DATASET EXCERPTS:
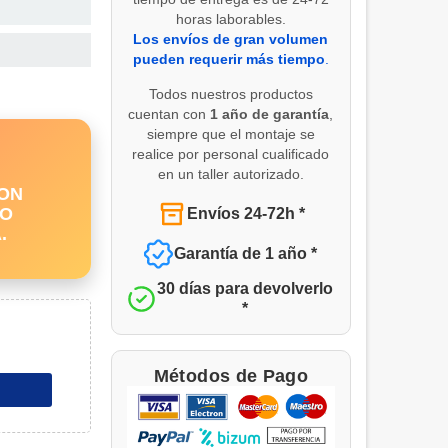
horas laborables.
Los envíos de gran volumen
pueden requerir más tiempo
.
Todos nuestros productos
cuentan con
1 año de garantía
,
siempre que el montaje se
realice por personal cualificado
en un taller autorizado.
CON
DO
Envíos 24-72h *
.
Garantía de 1 año *
30 días para devolverlo
*
Métodos de Pago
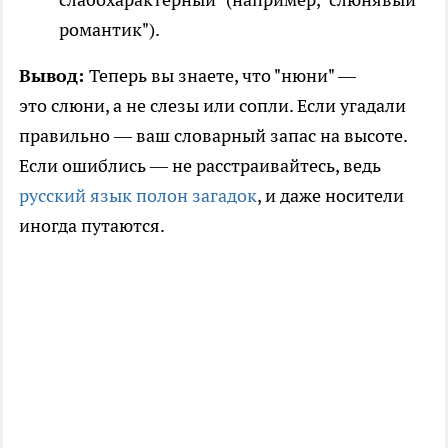
романтик").
Вывод:
Теперь вы знаете, что "нюни" —
это слюни, а не слезы или сопли. Если угадали
правильно — ваш словарный запас на высоте.
Если ошиблись — не расстраивайтесь, ведь
русский язык полон загадок
, и даже носители
иногда путаются.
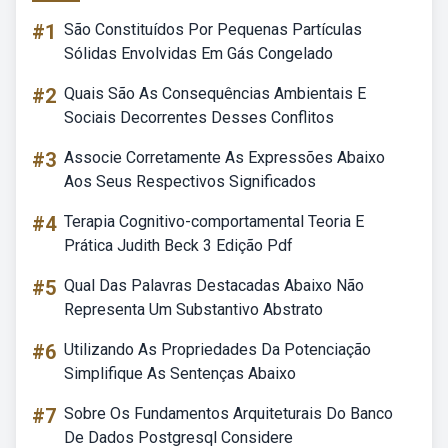
#1
São Constituídos Por Pequenas Partículas
Sólidas Envolvidas Em Gás Congelado
#2
Quais São As Consequências Ambientais E
Sociais Decorrentes Desses Conflitos
#3
Associe Corretamente As Expressões Abaixo
Aos Seus Respectivos Significados
#4
Terapia Cognitivo-comportamental Teoria E
Prática Judith Beck 3 Edição Pdf
#5
Qual Das Palavras Destacadas Abaixo Não
Representa Um Substantivo Abstrato
#6
Utilizando As Propriedades Da Potenciação
Simplifique As Sentenças Abaixo
#7
Sobre Os Fundamentos Arquiteturais Do Banco
De Dados Postgresql Considere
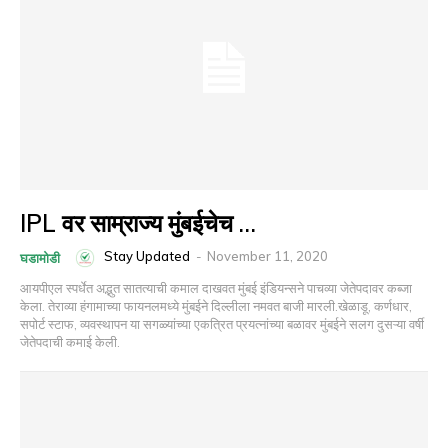
IPL वर साम्राज्य मुंबईचेच …
Stay Updated
-
November 11, 2020
घडामोडी
आयपीएल स्पर्धेत अद्भुत सातत्याची कमाल दाखवत मुंबई इंडियन्सने पाचव्या जेतेपदावर कब्जा
केला. तेराव्या हंगामाच्या फायनलमध्ये मुंबईने दिल्लीला नमवत बाजी मारली.खेळाडू, कर्णधार,
सपोर्ट स्टाफ, व्यवस्थापन या सगळ्यांच्या एकत्रित प्रयत्नांच्या बळावर मुंबईने सलग दुसऱ्या वर्षी
जेतेपदाची कमाई केली.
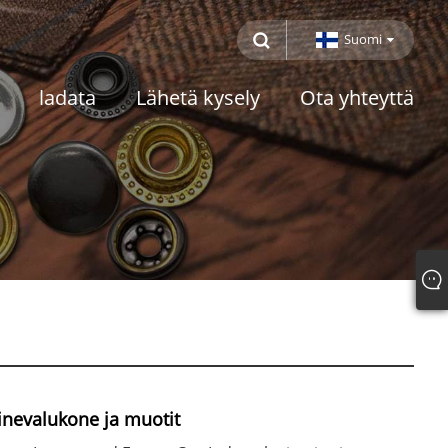
Suomi
ladata
Lähetä kysely
Ota yhteyttä
inevalukone ja muotit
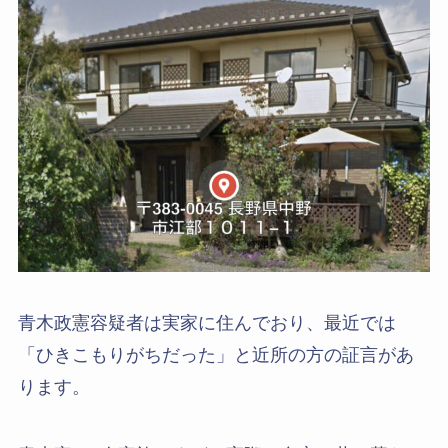
青木政憲容疑者は実家に住んでおり、最近では
「ひきこもりがちだった」と近所の方の証言があ
ります。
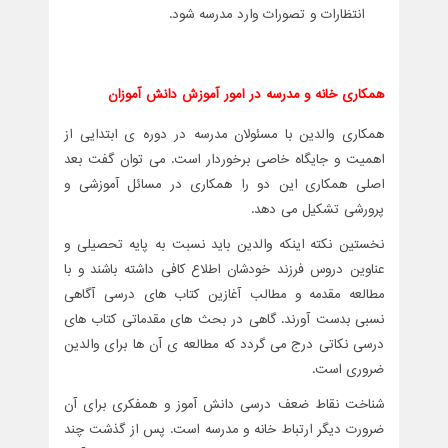
انتظارات و تصورات وارد مدرسه شود.
همکاری خانه و مدرسه در امور آموزش دانش آموزان
همکاری والدین با مسئولان مدرسه در دوره ی ابتدایی از
اهمیت و جایگاه خاصی برخوردار است. می توان گفت بعد
اصلی همکاری این دو را همکاری در مسائل آموزشی و
پرورشی تشکیل می دهد.
نخستین نکته اینکه والدین باید نسبت به پایه تحصیلی و
عناوین دروس فرزند خودشان اطلاع کافی داشته باشند و با
مطالعه مقدمه و مطالب آغازین کتاب های درسی آگاهی
نسبی بدست آورند. گاهی در بحث های مقدماتی کتاب های
درسی نکاتی درج می گردد که مطالعه ی آن ها برای والدین
ضروری است.
شناخت نقاط ضعف درسی دانش آموز و همفکری برای آن
ضرورت دیگر ارتباط خانه و مدرسه است. پس از گذشت چند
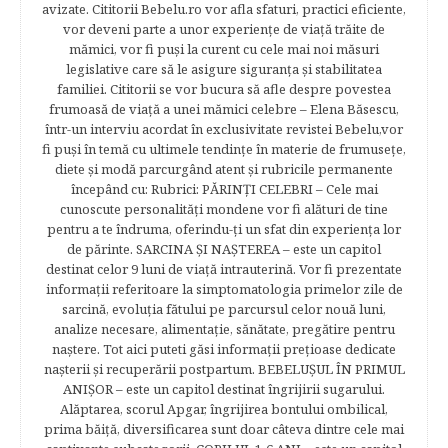
avizate. Cititorii Bebelu.ro vor afla sfaturi, practici eficiente,
vor deveni parte a unor experienţe de viaţă trăite de
mămici, vor fi puşi la curent cu cele mai noi măsuri
legislative care să le asigure siguranţa şi stabilitatea
familiei. Cititorii se vor bucura să afle despre povestea
frumoasă de viață a unei mămici celebre – Elena Băsescu,
într-un interviu acordat în exclusivitate revistei Bebelu,vor
fi puşi în temă cu ultimele tendinţe în materie de frumuseţe,
diete şi modă parcurgând atent şi rubricile permanente
începând cu: Rubrici: PĂRINŢI CELEBRI – Cele mai
cunoscute personalităţi mondene vor fi alături de tine
pentru a te îndruma, oferindu-ţi un sfat din experienţa lor
de părinte. SARCINA ŞI NAŞTEREA – este un capitol
destinat celor 9 luni de viaţă intrauterină. Vor fi prezentate
informaţii referitoare la simptomatologia primelor zile de
sarcină, evoluţia fătului pe parcursul celor nouă luni,
analize necesare, alimentaţie, sănătate, pregătire pentru
naştere. Tot aici puteti găsi informaţii preţioase dedicate
naşterii şi recuperării postpartum. BEBELUŞUL ÎN PRIMUL
ANIŞOR – este un capitol destinat îngrijirii sugarului.
Alăptarea, scorul Apgar, îngrijirea bontului ombilical,
prima băiţă, diversificarea sunt doar câteva dintre cele mai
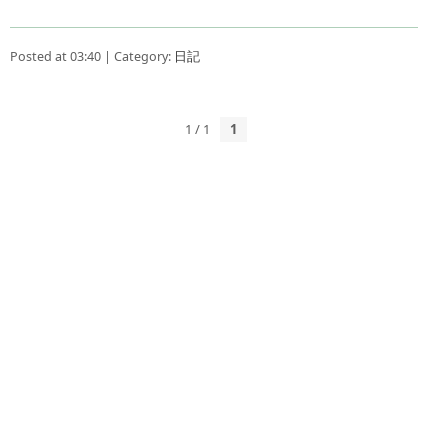
Posted at 03:40 | Category:
日記
1 / 1
1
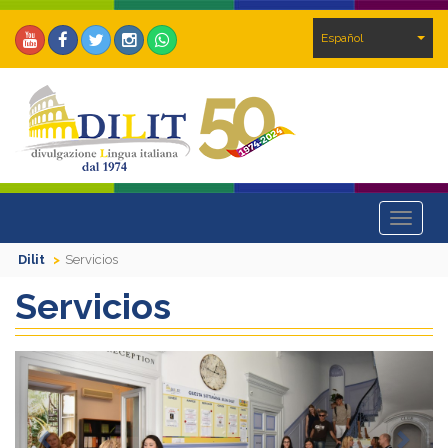
Español
Toggle
navigat
Dilit
Servicios
Servicios
Previous
Next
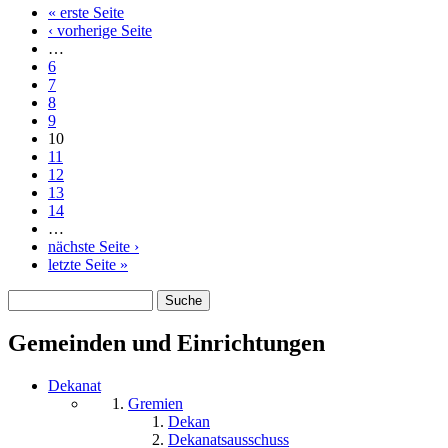
« erste Seite
Seiten
‹ vorherige Seite
…
6
7
8
9
10
11
12
13
14
…
nächste Seite ›
letzte Seite »
Suche
Suchformular
Gemeinden und Einrichtungen
Dekanat
Gremien
Dekan
Dekanatsausschuss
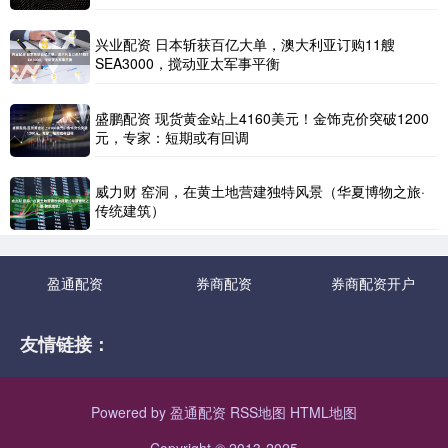
兴业配资 日本斩获百亿大单，澳大利亚订购11艘
SEA3000，搅动亚太军事平衡
盛鹏配资 现货黄金站上4160美元！金饰克价突破1200
元，专家：短期或有回调
威力财 窑洞，在黄土地营建独特风景（华夏博物之旅·
传统建筑）
盈通配资
券商配资
券商配资开户
友情链接：
Powered by
盈通配资
RSS地图
HTML地图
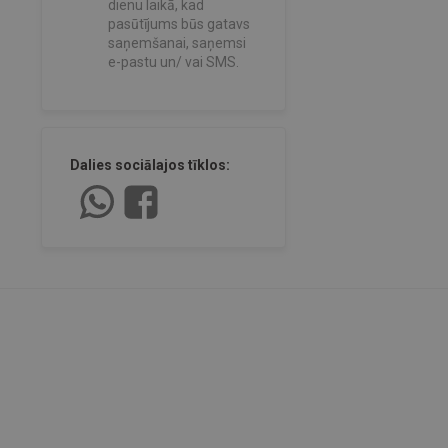
dienu laikā, kad
pasūtījums būs gatavs
saņemšanai, saņemsi
e-pastu un/ vai SMS.
Dalies sociālajos tīklos:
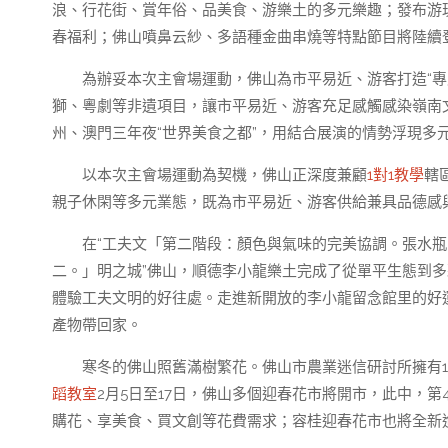
浪、行花街、賞年俗、品美食、游樂土的多元樂趣；發布游
春福利；佛山噴鼻云紗、多語種金曲串燒等特點節目將陸續
為辦妥本次主會場運動，佛山為市平易近、游客打造“專
獅、粵劇等非遺項目，讓市平易近、游客充足感觸感染嶺南
州、澳門三年夜“世界美食之都”，用結合展演的情勢浮現多
以本次主會場運動為契機，佛山正深度兼顧
1對1教學
轄
親子休閑等多元業態，既為市平易近、游客供給兼具品德感
在“工夫文「第二階段：顏色與氣味的完美協調。張水
二。」明之城”佛山，順德李小龍樂土完成了從單平生態到
體驗工夫文明的好往處。走進新開放的李小龍留念館里的好
產物帶回家。
寒冬的佛山照舊滿樹繁花。佛山市農業迷信研討所擁有1
蹈教室
2月5日至17日，佛山多個迎春花市將開市，此中，
購花、享美食、買文創等花費需求；容桂迎春花市也將全新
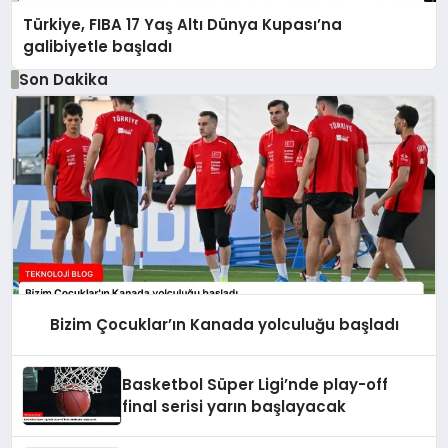
Türkiye, FIBA 17 Yaş Altı Dünya Kupası’na
galibiyetle başladı
Son Dakika
Bizim Çocuklar’ın Kanada yolculuğu başladı
Basketbol Süper Ligi’nde play-off
final serisi yarın başlayacak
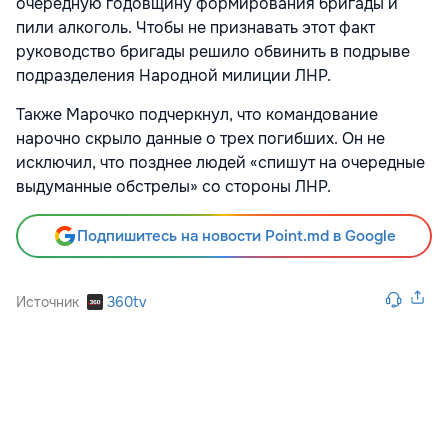
очередную годовщину формирования бригады и
пили алкоголь. Чтобы не признавать этот факт
руководство бригады решило обвинить в подрыве
подразделения Народной милиции ЛНР.
Также Марочко подчеркнул, что командование
нарочно скрыло данные о трех погибших. Он не
исключил, что позднее людей «спишут на очередные
выдуманные обстрелы» со стороны ЛНР.
Подпишитесь на новости Point.md в Google
Источник
360tv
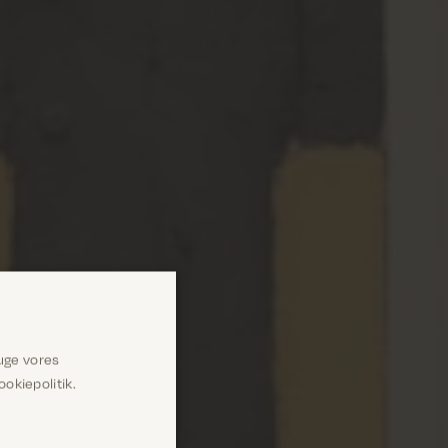
uge vores
okiepolitik.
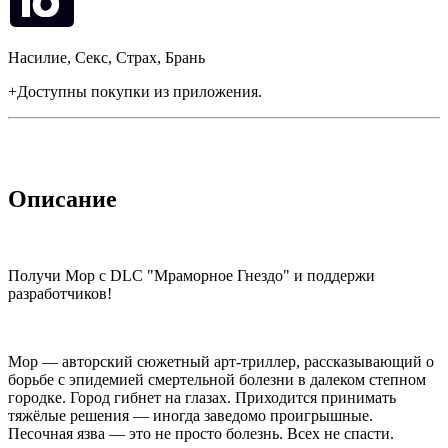
Насилие, Секс, Страх, Брань
+Доступны покупки из приложения.
Описание
Получи Мор с DLC "Мраморное Гнездо" и поддержи
разработчиков!
Мор — авторский сюжетный арт-триллер, рассказывающий о
борьбе с эпидемией смертельной болезни в далеком степном
городке. Город гибнет на глазах. Приходится принимать
тяжёлые решения — иногда заведомо проигрышные.
Песочная язва — это не просто болезнь. Всех не спасти.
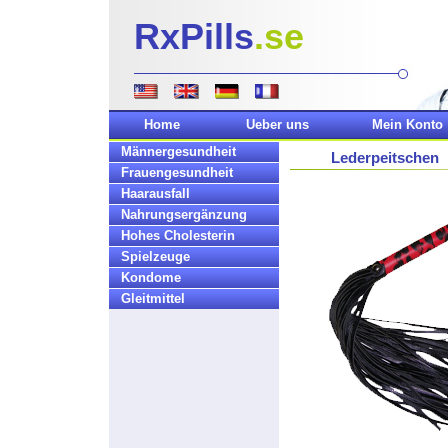
RxPills
.se
Home
Ueber uns
Mein Konto
Männergesundheit
Lederpeitschen
Frauengesundheit
Haarausfall
Nahrungsergänzung
Hohes Cholesterin
Spielzeuge
Kondome
Gleitmittel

EXERCISE GOAL: Write out exactly the lines from the one containing "Также Марочко подчеркнул, что командование" through the end of the records above, both included, leaving all pictures out.

REPLY TO THE TASK:
Также Марочко подчеркнул, что командование
нарочно скрыло данные о трех погибших. Он не
исключил, что позднее людей «спишут на очередные
выдуманные обстрелы» со стороны ЛНР.
Подпишитесь на новости Point.md в Google
Источник
360tv
uge vores
okiepolitik.
Насилие, Секс, Страх, Брань
+Доступны покупки из приложения.
Описание
Получи Мор с DLC "Мраморное Гнездо" и поддержи
разработчиков!
Мор — авторский сюжетный арт-триллер, рассказывающий о
борьбе с эпидемией смертельной болезни в далеком степном
городке. Город гибнет на глазах. Приходится принимать
тяжёлые решения — иногда заведомо проигрышные.
Песочная язва — это не просто болезнь. Всех не спасти.
RxPills
.se
Home
Ueber uns
Mein Konto
Männergesundheit
Lederpeitschen
Frauengesundheit
Haarausfall
Nahrungsergänzung
Hohes Cholesterin
Spielzeuge
Kondome
Gleitmittel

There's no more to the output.